Кто-то вытащил пробку из бутылки.

Она хлопнула, как выстрел, отчего все замерли.

Но на самом деле это, конечно, славный душеприказчик Клемент, стоявший на краю разверстой могилы, откупорил бутылку «Ля Вьей Ферм» семьдесят третьего года!

— Стало быть, это поминки? — нервно хихикнул Дун.

— Нет еще, — скорбно ответил священник.

По-летнему горячо ухмыляясь, стряпчий Клемент начал с бульканьем лить в могилу вино — прямо на гроб, в котором покоились томимые жаждой кости лорда Килготтена.

— Держи его! Он спятил! Хватай бутылку! Не давай!

Такого взрыва негодования можно было ожидать разве что от толпы болельщиков, если бы их любимую команду в полном составе укокошили в центре поля!

— Постой! Что ж это делается!

— Быстрее! Бегите за хозяином!

— Надо ж такое ляпнуть, — пробормотал Финн. — Его светлость-то в гробу лежит, а вино в могилу бежит!

Потрясенная этим неслыханным надругательством, толпа могла лишь следить, как остатки вина из первой бутылки журча падают в освященную землю.

Клемент передал бутылку Дуну и откупорил вторую.

— Остановитесь, подождите минуту! — прогремел глас Судного дня.

Это, конечно, был отец Келли, чей сан давал право на высшую истину.

— Не хотите ли вы сказать, — выкрикнул священник, щеки которого раскраснелись от зноя, а глаза слезились от палящего солнца, — что собираетесь опорожнить все это в могилу Килготтена?

— Таково мое намерение, — заявил стряпчий.

Он уже наклонил вторую бутылку, но священник схватил его за руки, чтобы из горлышка не вытекло ни капли.

— И вы полагаете, что мы будем стоять в стороне и молча взирать на это святотатство?!

— Да, на поминках принято вести себя именно так. — Стряпчий попытался довершить начатое.

— Ну-ка, подсобите! — Священник оглядел своих единомышленников, сорвавшихся из-за стойки паба, посмотрел на их вдохновителя Финна, на небо, где прятался Бог, на землю, где лежал Килготтен, играя в молчанку, и, наконец, на стряпчего Клемента и его проклятый свиток с ленточкой. — Остерегитесь, любезный, вы провоцируете беспорядки!

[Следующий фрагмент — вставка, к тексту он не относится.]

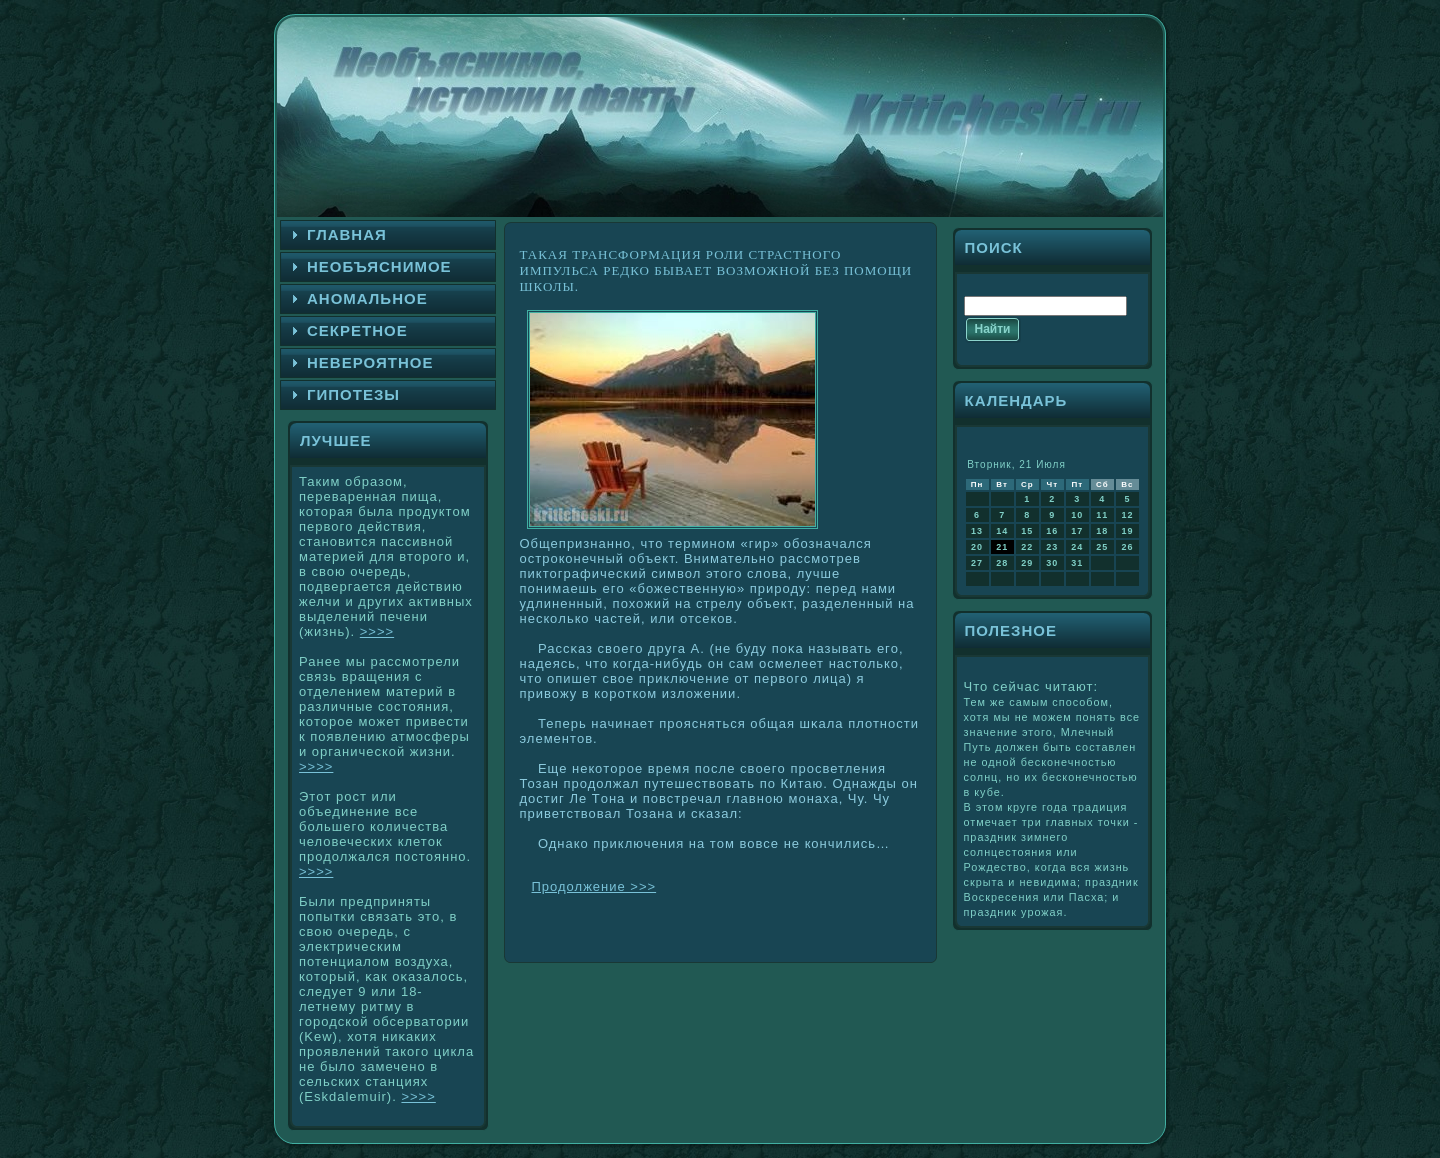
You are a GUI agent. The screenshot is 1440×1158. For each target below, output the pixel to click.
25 (1102, 547)
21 (1002, 547)
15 (1027, 531)
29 (1027, 563)
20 (977, 547)
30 (1052, 563)
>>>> (377, 631)
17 (1077, 531)
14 (1002, 531)
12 (1127, 515)
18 (1102, 531)
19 (1127, 531)
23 (1052, 547)
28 (1002, 563)
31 (1077, 563)
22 (1027, 547)
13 (977, 531)
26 (1127, 547)
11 (1102, 515)
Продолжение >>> (594, 886)
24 (1077, 547)
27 (977, 563)
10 (1077, 515)
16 (1052, 531)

— Да! — закричали все, пошатываясь и сжимая кулаки, в которых скрежетали невидимые камни.

— Какого года это вино? — Не обращая на них ни малейшего внимания, Клемент спокойно рассмотрел этикетку. — «Ле Кортон». Урожая девятьсот семидесятого. Отменное вино наилучшего года. То, что надо. — Он вырвался из рук священника, чтобы спокойно вылить вино в могилу.

— Сделай же что-нибудь! — закричал Дун. — Неужто у тебя наготове нет проклятия?

— Священникам проклятия не к лицу, — объяснил отец Келли. — Ну-ка, Финн, Дун, Хэннаген, Берк. Сообща! Пошевелим мозгами.

Священник стал удаляться, а они бросились следом и сбились в тесный кружок, чтобы сообща пошевелить мозгами. В какой-то миг святой отец распрямился, желая проверить, чем занимается Клемент. Стряпчий занимался третьей бутылкой.

— Торопитесь! — воскликнул Дун. — Скоро ничего не останется!

Хлопнула еще одна пробка — под негодующие вопли собратьев Финна, «Жаждущих воинов», как они впоследствии прозвали сами себя.

Все слышали, как священник во время краткого совещания произнес:

— Финн, ты гений!

— Это так! — подтвердил Финн, и группа рассыпалась, а священник поспешил назад, к могиле.

— Будьте любезны, сэр, — произнес он, вырывая бутылку из рук стряпчего, — напоследок повторно огласить эту приписку, будь она неладна.

— Охотно. — Клемент и вправду сделал это с большой охотой. Развязав ленту, он ловко развернул завещание: — «…Что вопреки расхожему мнению, человек может забрать кое-что на тот свет…»

Закончив, он сложил документ, еще раз изобразил улыбку, что доставляло удовольствие, по крайней мере, ему самому, и потянулся за бутылкой, конфискованной священником.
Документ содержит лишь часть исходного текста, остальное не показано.